SVB’s funds are currently in the hands of the Federal Deposit Insurance Corporation. All customers of SVB, a lender insured by the FDIC, had only up to $250,000 in money guaranteed by the federal government. The financial futures of those who banked more than that amount with SVB is uncertain.
Members of the California congressional delegation were briefed Saturday night by the FDIC on SVB, multiple offices in the House and Senate told NBC News.
Rep. Katie Porter, D-Calif., said rising interest rates were a factor behind SVB’s shutdown, along with the Covid-19 pandemic and “in some ways, the bank’s own management strategy.”
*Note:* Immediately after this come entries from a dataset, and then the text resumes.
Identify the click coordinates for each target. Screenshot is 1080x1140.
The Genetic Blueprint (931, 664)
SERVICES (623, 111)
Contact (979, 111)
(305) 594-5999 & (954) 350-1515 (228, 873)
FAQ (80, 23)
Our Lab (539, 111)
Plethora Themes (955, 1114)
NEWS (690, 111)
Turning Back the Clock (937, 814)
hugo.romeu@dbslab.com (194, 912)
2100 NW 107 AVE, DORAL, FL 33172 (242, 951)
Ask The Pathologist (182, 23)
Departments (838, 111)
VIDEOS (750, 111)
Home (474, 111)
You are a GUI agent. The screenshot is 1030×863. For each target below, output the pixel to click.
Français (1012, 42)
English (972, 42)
“There are real questions about why the bank didn’t anticipate one of the most fundamental financial facts that everybody should know, which is interest rates go up and they go down,” Porter said in an interview on MSNBC’s “The Sunday Show.”
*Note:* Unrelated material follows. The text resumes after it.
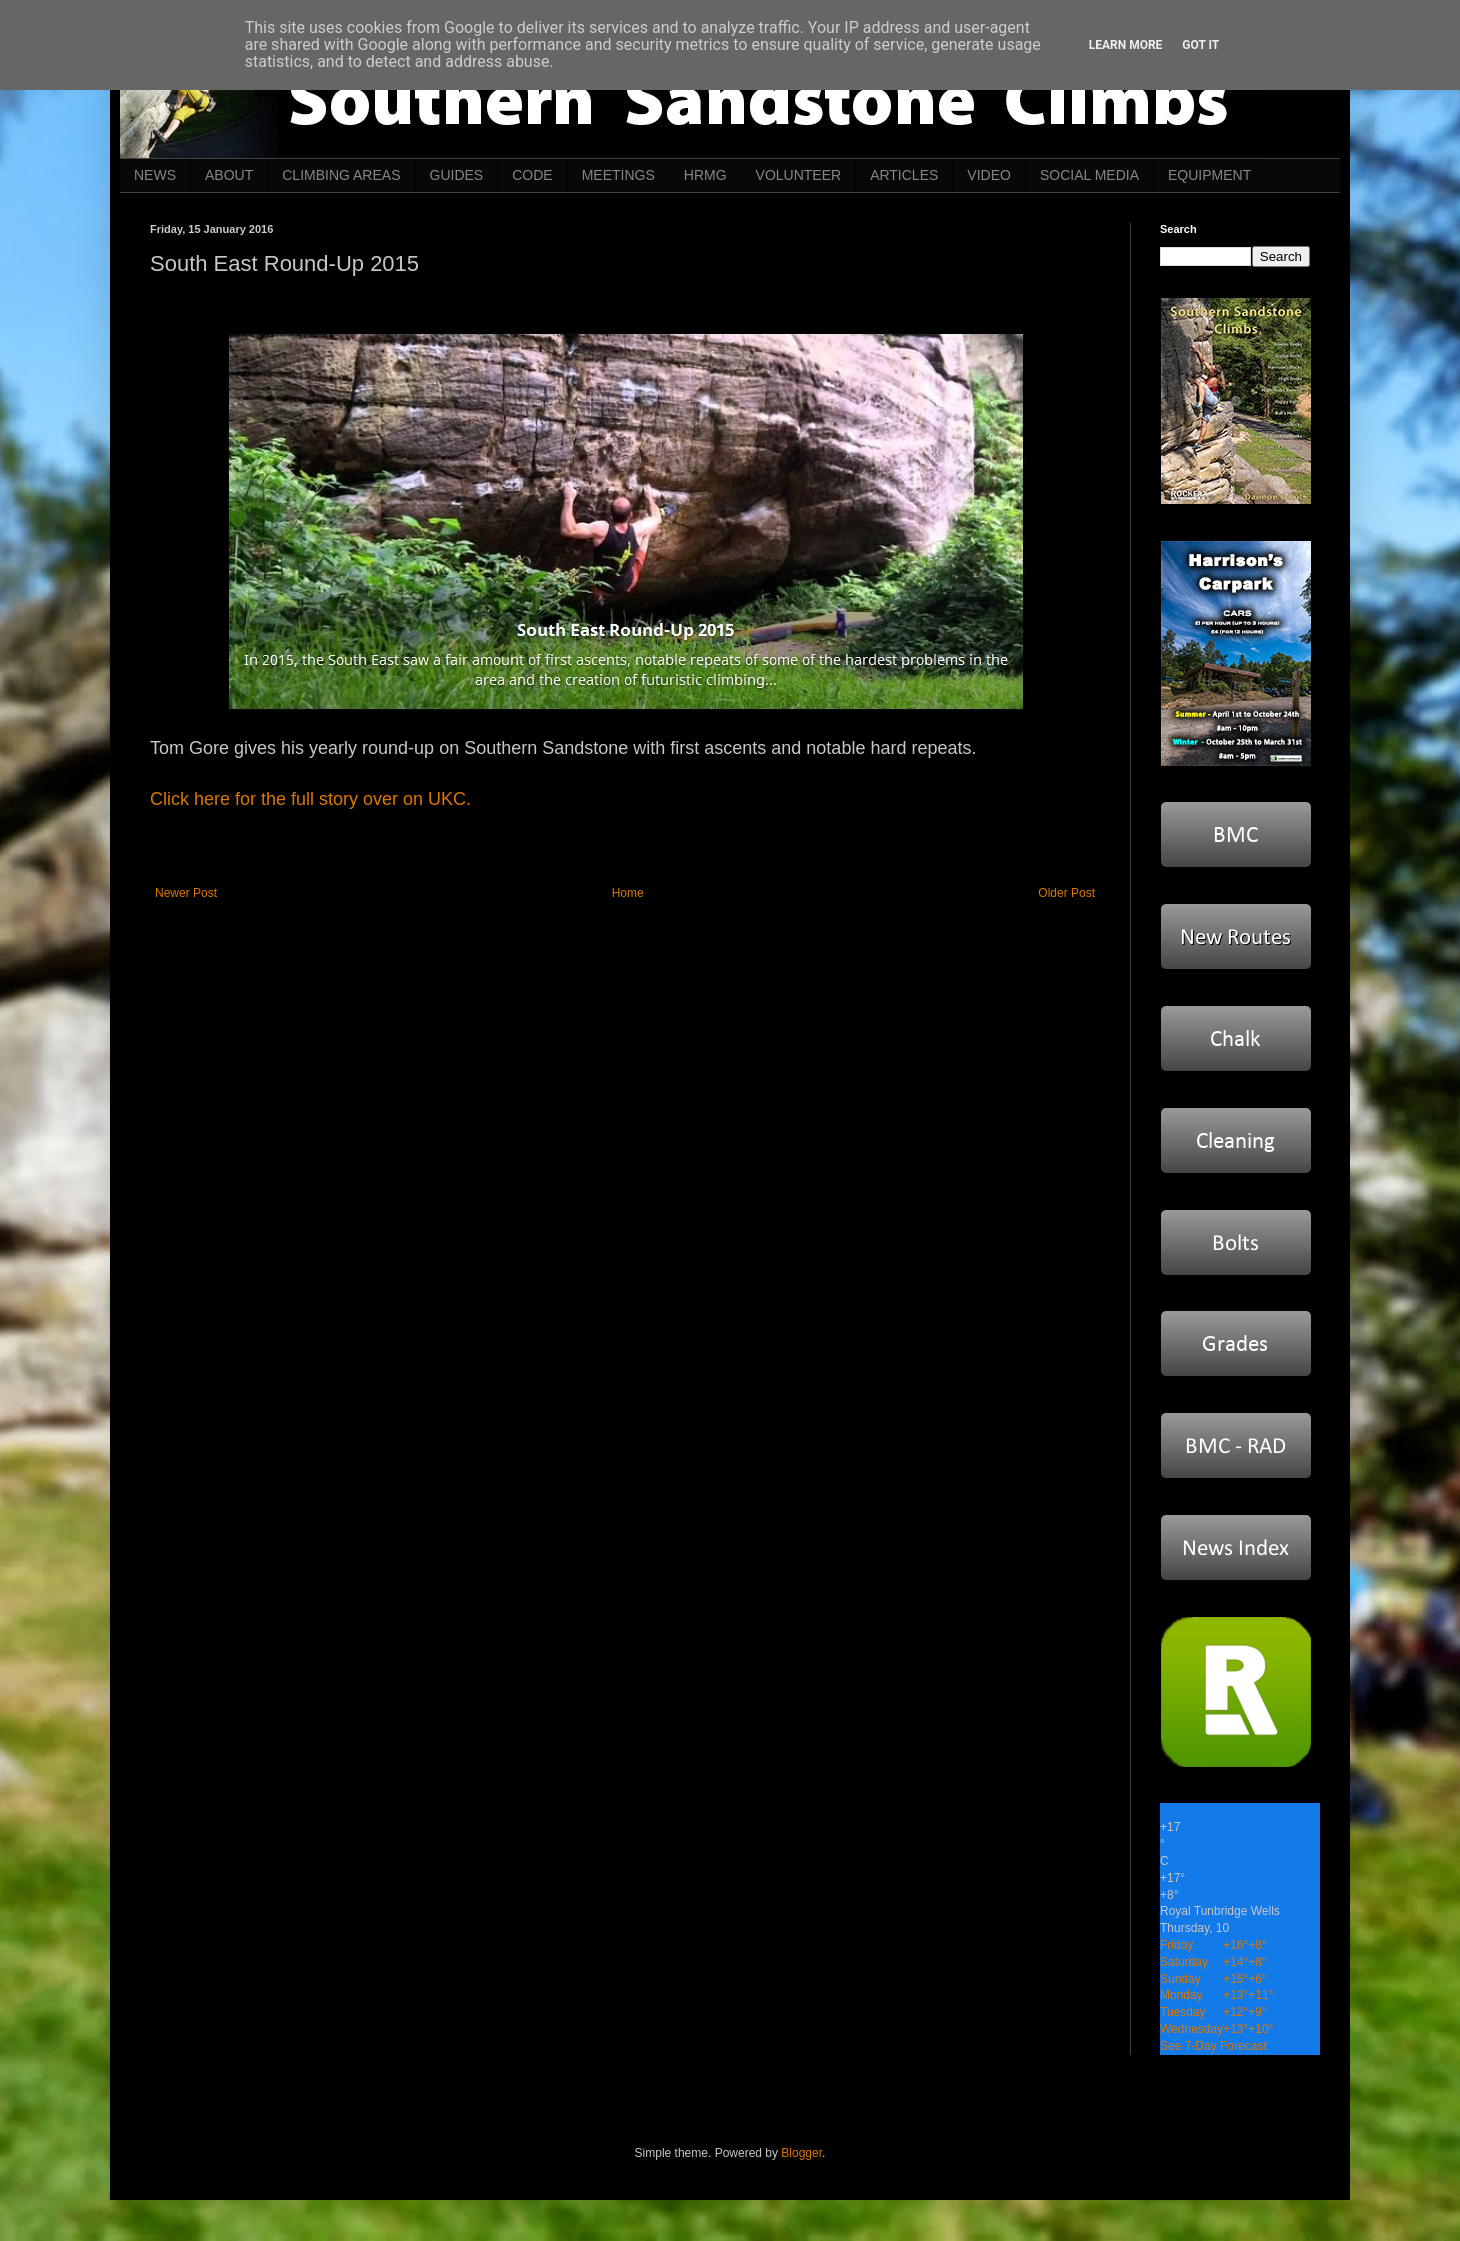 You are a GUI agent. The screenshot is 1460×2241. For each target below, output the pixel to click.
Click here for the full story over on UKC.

“You can’t bet on them staying low forever,” she added. “They didn’t — they went up and the bank wasn’t prepared for and there are some real oversight questions about that.”
Porter said in a tweet on Saturday that she was working on legislation.
“The collapse of Silicon Valley Bank was totally avoidable,” she wrote. “In 2018, Wall Street pushed a deregulation bill that allowed banks like SVB to take reckless risks. It passed, even as I and many others warned of the risks. I am writing legislation to reverse that law, S. 2155.”
Rep. Ro Khanna, D-Calif., said that acquisitions would be “the ideal situation” and that the California delegation “made that clear” when speaking to the FDIC on Saturday night.
“That’s what we urged them to work on. They said they’re working on it. But to have that happen, you need FDIC and Treasury involved, because these assets are not liquid, and they may pay off 10 years from now,” Khanna said on CBS News’ “Face the Nation.” “I don’t think you’re gonna get a private seller without the Treasury Department and FDIC being actively engaged in helping liquidity with these treasury bonds. “
Plans are in the works for a briefing for members of the Senate Banking Committee this week, congressional aides told NBC News.
Staff on the Banking Committee were briefed in a call late Saturday night, and hearings looking into the matter are not off the table but haven’t been set, the aides said.
Treasury Secretary Janet Yellen said Sunday on CBS’ “Face the Nation” that there wouldn’t be a bailout. She added that the federal government is trying to figure out a way to help depositors.